*** Block opens ***

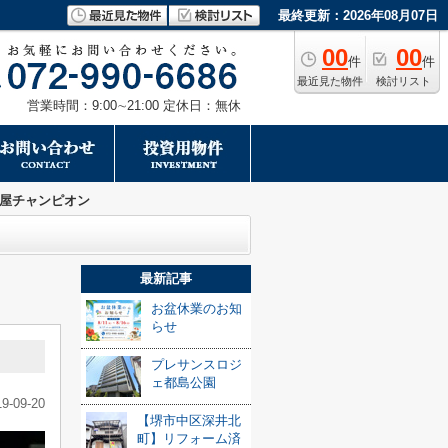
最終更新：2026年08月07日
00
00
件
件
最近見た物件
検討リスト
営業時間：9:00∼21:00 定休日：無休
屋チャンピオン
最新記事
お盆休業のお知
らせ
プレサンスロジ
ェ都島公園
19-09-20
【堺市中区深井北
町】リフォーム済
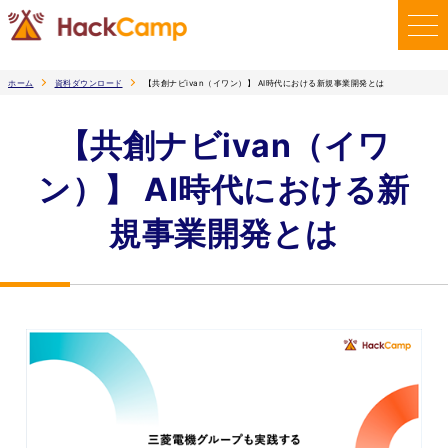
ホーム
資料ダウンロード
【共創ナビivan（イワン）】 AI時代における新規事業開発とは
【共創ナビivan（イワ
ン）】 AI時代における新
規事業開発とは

*** Block closes ***
*** Block opens ***

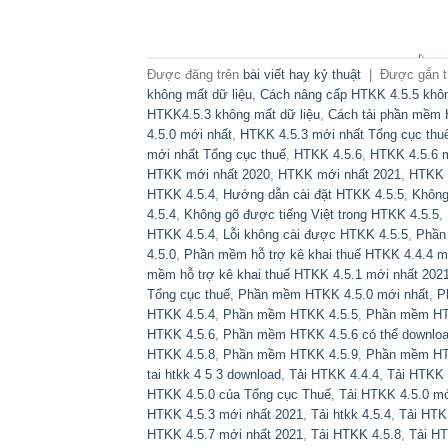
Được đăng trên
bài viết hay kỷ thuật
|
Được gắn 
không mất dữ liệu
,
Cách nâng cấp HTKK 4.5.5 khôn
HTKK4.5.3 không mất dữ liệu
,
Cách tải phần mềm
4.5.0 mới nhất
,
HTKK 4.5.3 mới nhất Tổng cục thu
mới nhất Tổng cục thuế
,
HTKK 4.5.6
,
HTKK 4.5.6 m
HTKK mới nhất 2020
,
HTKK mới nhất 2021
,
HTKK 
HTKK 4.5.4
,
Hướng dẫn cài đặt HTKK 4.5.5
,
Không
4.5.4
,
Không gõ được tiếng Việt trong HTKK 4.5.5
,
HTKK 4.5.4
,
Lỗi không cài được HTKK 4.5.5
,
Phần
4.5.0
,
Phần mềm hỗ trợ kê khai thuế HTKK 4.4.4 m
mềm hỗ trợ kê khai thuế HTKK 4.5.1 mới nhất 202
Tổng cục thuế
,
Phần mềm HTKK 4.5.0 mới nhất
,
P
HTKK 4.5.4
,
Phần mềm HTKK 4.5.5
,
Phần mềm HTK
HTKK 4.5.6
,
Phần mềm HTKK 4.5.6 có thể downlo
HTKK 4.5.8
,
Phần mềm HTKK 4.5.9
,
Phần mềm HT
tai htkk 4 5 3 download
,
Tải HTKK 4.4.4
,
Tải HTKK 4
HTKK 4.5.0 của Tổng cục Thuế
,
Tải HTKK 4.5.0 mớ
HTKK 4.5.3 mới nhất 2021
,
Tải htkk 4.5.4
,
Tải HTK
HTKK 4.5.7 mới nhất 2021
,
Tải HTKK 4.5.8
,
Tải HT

*** Block closes ***
*** Block opens ***

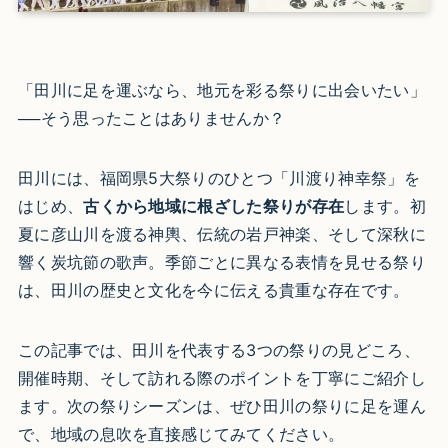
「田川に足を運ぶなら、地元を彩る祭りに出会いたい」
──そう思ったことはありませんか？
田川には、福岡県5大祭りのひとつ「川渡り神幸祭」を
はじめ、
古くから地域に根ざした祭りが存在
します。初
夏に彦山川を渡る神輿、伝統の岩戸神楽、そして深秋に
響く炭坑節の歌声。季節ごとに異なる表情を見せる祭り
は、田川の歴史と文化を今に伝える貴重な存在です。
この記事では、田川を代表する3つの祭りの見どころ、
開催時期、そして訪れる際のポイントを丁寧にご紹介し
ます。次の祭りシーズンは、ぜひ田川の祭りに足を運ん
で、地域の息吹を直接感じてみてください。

*** Block closes ***

Directions for this task
Every line in the data that holds the string "nhất" should be returned.

Output for this exercise
4.5.0 mới nhất
HTKK 4.5.3 mới nhất Tổng cục thu
mới nhất Tổng cục thuế
HTKK mới nhất 2020
HTKK mới nhất 2021
mềm hỗ trợ kê khai thuế HTKK 4.5.1 mới nhất 202
Phần mềm HTKK 4.5.0 mới nhất
HTKK 4.5.3 mới nhất 2021
HTKK 4.5.7 mới nhất 2021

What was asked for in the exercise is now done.